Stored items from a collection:

------------------------------------

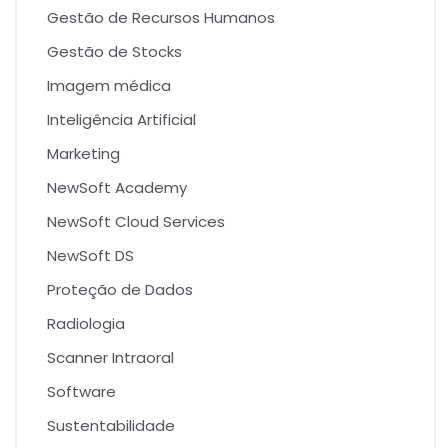
Gestão de Recursos Humanos
Gestão de Stocks
Imagem médica
Inteligência Artificial
Marketing
NewSoft Academy
NewSoft Cloud Services
NewSoft DS
Proteção de Dados
Radiologia
Scanner Intraoral
Software
Sustentabilidade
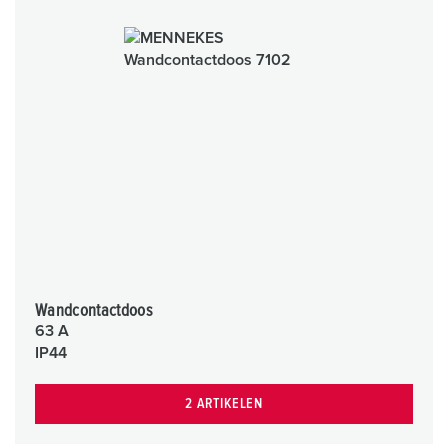
Wandcontactdoos
63 A
IP44
2 ARTIKELEN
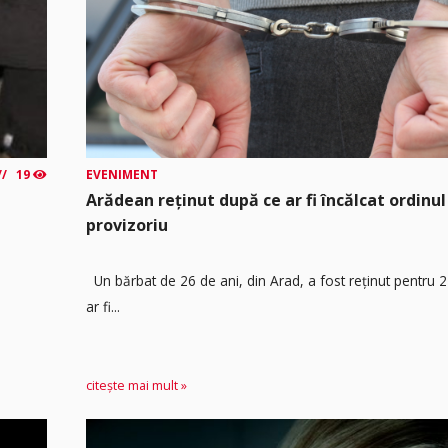
19
EVENIMENT
Arădean reținut după ce ar fi încălcat ordinul
provizoriu
Un bărbat de 26 de ani, din Arad, a fost reținut pentru 
ar fi...
citește mai mult »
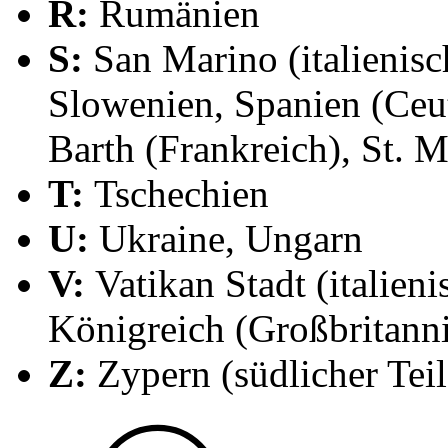
R:
Rumänien
S:
San Marino (italienis
Slowenien, Spanien (Ceuta
Barth (Frankreich), St. M
T:
Tschechien
U:
Ukraine,
Ungarn
V:
Vatikan Stadt (italieni
Königreich (Großbritanni
Z:
Zypern (südlicher Teil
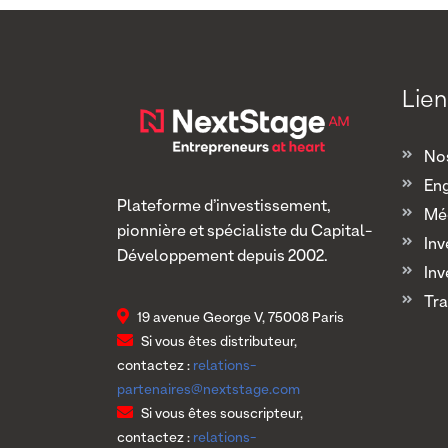
Lien
Nos
En
Plateforme d’investissement,
Mé
pionnière et spécialiste du Capital-
Inv
Développement depuis 2002.
Inv
Tra
19 avenue George V, 75008 Paris
Si vous êtes distributeur,
contactez :
relations-
partenaires@nextstage.com
Si vous êtes souscripteur,
contactez :
relations-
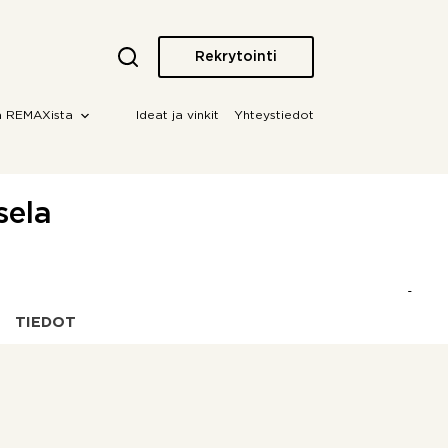
Rekrytointi
a REMAXista
Ideat ja vinkit
Yhteystiedot
sela
TIEDOT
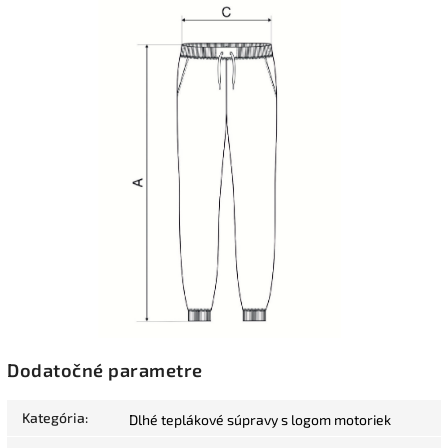
Dodatočné parametre
Kategória
:
Dlhé teplákové súpravy s logom motoriek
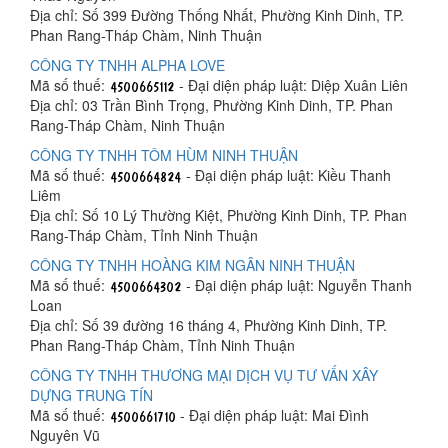
Địa chỉ: Số 399 Đường Thống Nhất, Phường Kinh Dinh, TP.
Phan Rang-Tháp Chàm, Ninh Thuận
CÔNG TY TNHH ALPHA LOVE
Mã số thuế:
- Đại diện pháp luật: Diệp Xuân Liên
Địa chỉ: 03 Trần Bình Trọng, Phường Kinh Dinh, TP. Phan
Rang-Tháp Chàm, Ninh Thuận
CÔNG TY TNHH TÔM HÙM NINH THUẬN
Mã số thuế:
- Đại diện pháp luật: Kiều Thanh
Liêm
Địa chỉ: Số 10 Lý Thường Kiệt, Phường Kinh Dinh, TP. Phan
Rang-Tháp Chàm, Tỉnh Ninh Thuận
CÔNG TY TNHH HOÀNG KIM NGÂN NINH THUẬN
Mã số thuế:
- Đại diện pháp luật: Nguyễn Thanh
Loan
Địa chỉ: Số 39 đường 16 tháng 4, Phường Kinh Dinh, TP.
Phan Rang-Tháp Chàm, Tỉnh Ninh Thuận
CÔNG TY TNHH THƯƠNG MẠI DỊCH VỤ TƯ VẤN XÂY
DỰNG TRUNG TÍN
Mã số thuế:
- Đại diện pháp luật: Mai Đình
Nguyên Vũ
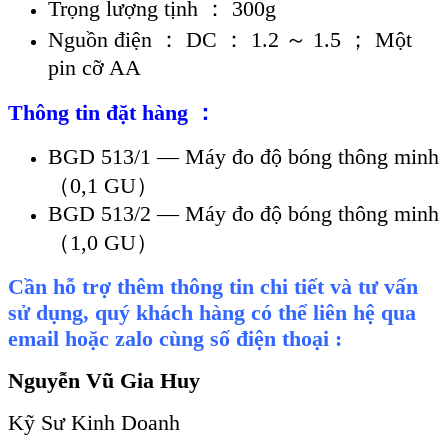
Trọng lượng tịnh ： 300g
Nguồn điện ： DC ： 1.2 ～ 1.5 ； Một
pin cỡ AA
Thông tin đặt hàng ：
BGD 513/1 — Máy đo độ bóng thông minh
（0,1 GU）
BGD 513/2 — Máy đo độ bóng thông minh
（1,0 GU）
Cần hỗ trợ thêm thông tin chi tiết và tư vấn
sử dụng, quý khách hàng có thể liên hệ qua
email hoặc zalo cùng số điện thoại :
Nguyễn Vũ Gia Huy
Kỹ Sư Kinh Doanh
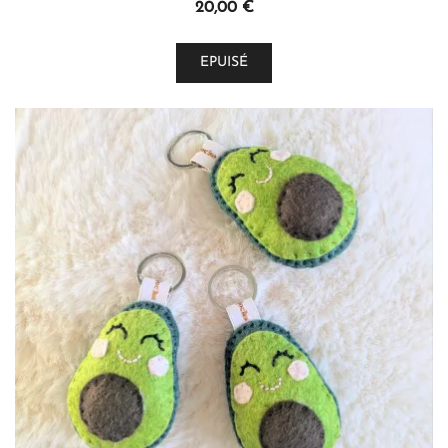
20,00
€
EPUISÉ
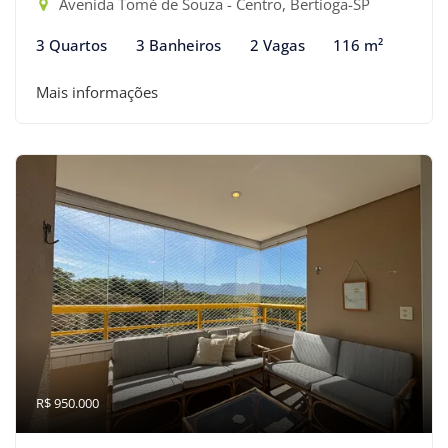
Avenida Tomé de Souza - Centro, Bertioga-SP
3 Quartos
3 Banheiros
2 Vagas
116 m²
Mais informações
R$ 950.000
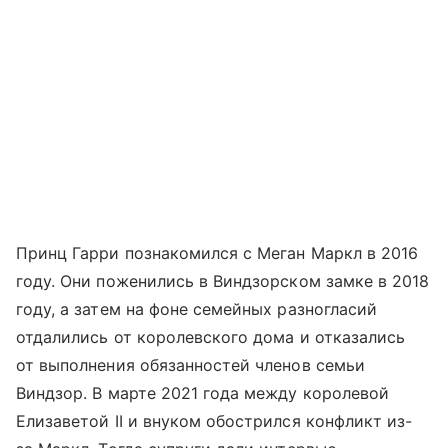
Принц Гарри познакомился с Меган Маркл в 2016
году. Они поженились в Виндзорском замке в 2018
году, а затем на фоне семейных разногласий
отдалились от королевского дома и отказались
от выполнения обязанностей членов семьи
Виндзор. В марте 2021 года между королевой
Елизаветой II и внуком обострился конфликт из-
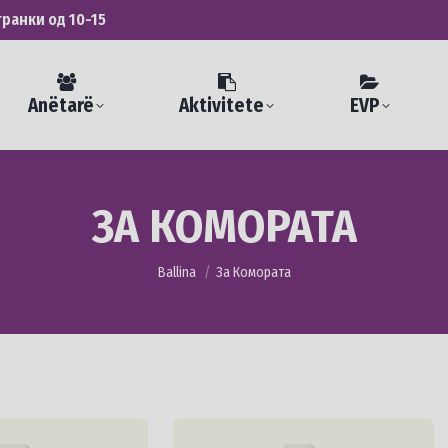
транки од 10-15
Anëtarë
Aktivitete
EVP
ЗА КОМОРАТА
You are here:
Ballina
За Комората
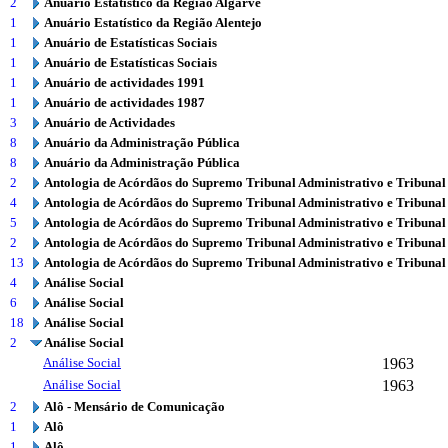
2
Anuário Estatístico da Região Algarve
1
Anuário Estatístico da Região Alentejo
1
Anuário de Estatísticas Sociais
1
Anuário de Estatísticas Sociais
1
Anuário de actividades 1991
1
Anuário de actividades 1987
3
Anuário de Actividades
8
Anuário da Administração Pública
8
Anuário da Administração Pública
2
Antologia de Acórdãos do Supremo Tribunal Administrativo e Tribunal
4
Antologia de Acórdãos do Supremo Tribunal Administrativo e Tribunal
5
Antologia de Acórdãos do Supremo Tribunal Administrativo e Tribunal
2
Antologia de Acórdãos do Supremo Tribunal Administrativo e Tribunal
13
Antologia de Acórdãos do Supremo Tribunal Administrativo e Tribunal
4
Análise Social
6
Análise Social
18
Análise Social
2
Análise Social
Análise Social
1963
Análise Social
1963
2
Alô - Mensário de Comunicação
1
Alô
1
Alô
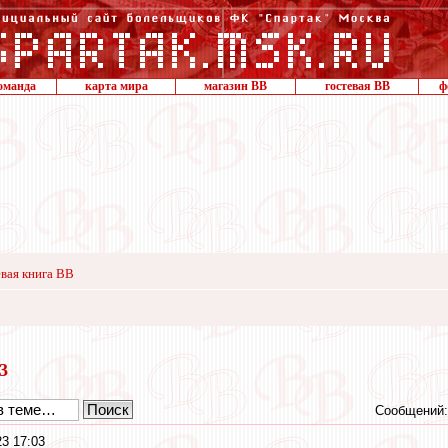
оманда
карта мира
магазин ВВ
гостевая ВВ
ф
вая книга ВВ
23
Сообщений:
23 17:03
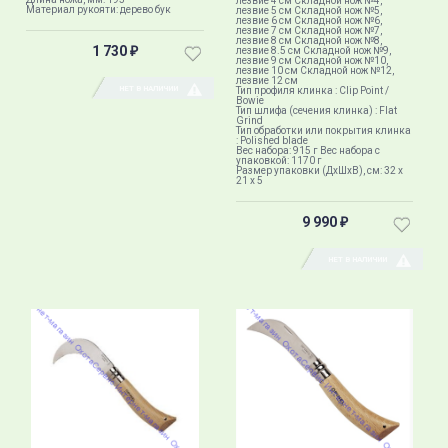
лезвие 4 см Складной нож №4,
Материал рукояти: дерево бук
лезвие 5 см Складной нож №5,
лезвие 6 см Складной нож №6,
лезвие 7 см Складной нож №7,
лезвие 8 см Складной нож №8,
1 730
лезвие 8.5 см Складной нож №9,
₽
лезвие 9 см Складной нож №10,
лезвие 10 см Складной нож №12,
лезвие 12 см
НЕТ В НАЛИЧИИ
Тип профиля клинка : Clip Point /
Bowie
Тип шлифа (сечения клинка) : Flat
Grind
Тип обработки или покрытия клинка
: Polished blade
Вес набора: 915 г Вес набора с
упаковкой: 1170 г
Размер упаковки (ДхШхВ), см: 32 x
21 x 5
9 990
₽
НЕТ В НАЛИЧИИ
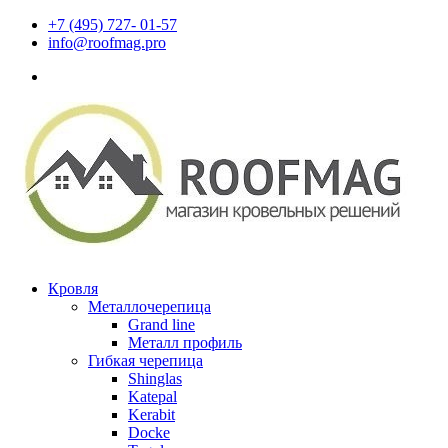
+7 (495) 727- 01-57
info@roofmag.pro
Кровля
Металлочерепица
Grand line
Металл профиль
Гибкая черепица
Shinglas
Katepal
Kerabit
Docke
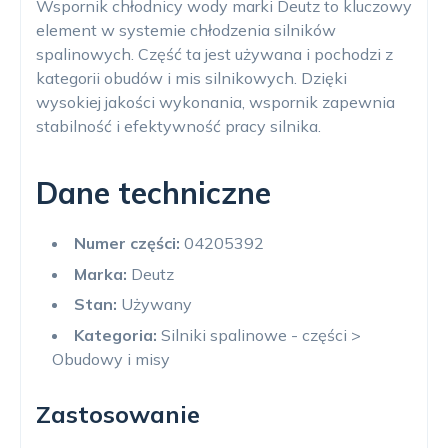
Wspornik chłodnicy wody marki Deutz to kluczowy
element w systemie chłodzenia silników
spalinowych. Część ta jest używana i pochodzi z
kategorii obudów i mis silnikowych. Dzięki
wysokiej jakości wykonania, wspornik zapewnia
stabilność i efektywność pracy silnika.
Dane techniczne
Numer części:
04205392
Marka:
Deutz
Stan:
Używany
Kategoria:
Silniki spalinowe - części >
Obudowy i misy
Zastosowanie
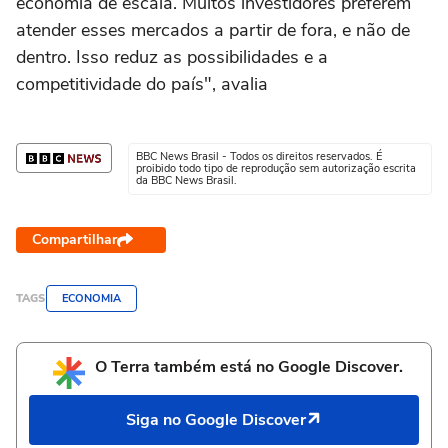
economia de escala. Muitos investidores preferem
atender esses mercados a partir de fora, e não de
dentro. Isso reduz as possibilidades e a
competitividade do país", avalia
BBC News Brasil - Todos os direitos reservados. É
proibido todo tipo de reprodução sem autorização escrita
da BBC News Brasil.
Compartilhar
TAGS
ECONOMIA
O Terra também está no Google Discover.
Siga no Google Discover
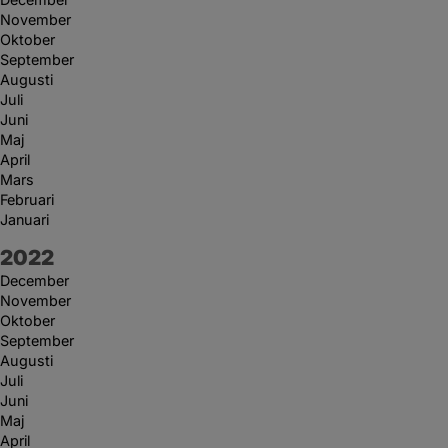
November
Oktober
September
Augusti
Juli
Juni
Maj
April
Mars
Februari
Januari
År:
2022
December
November
Oktober
September
Augusti
Juli
Juni
Maj
April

------------------------------------

Your goal: Go through the data and gather every line that holds "CÔNG".

Expected answer:
CÔNG TY TNHH ALPHA LOVE
CÔNG TY TNHH TÔM HÙM NINH THUẬN
CÔNG TY TNHH HOÀNG KIM NGÂN NINH THUẬN
CÔNG TY TNHH THƯƠNG MẠI DỊCH VỤ TƯ VẤN XÂY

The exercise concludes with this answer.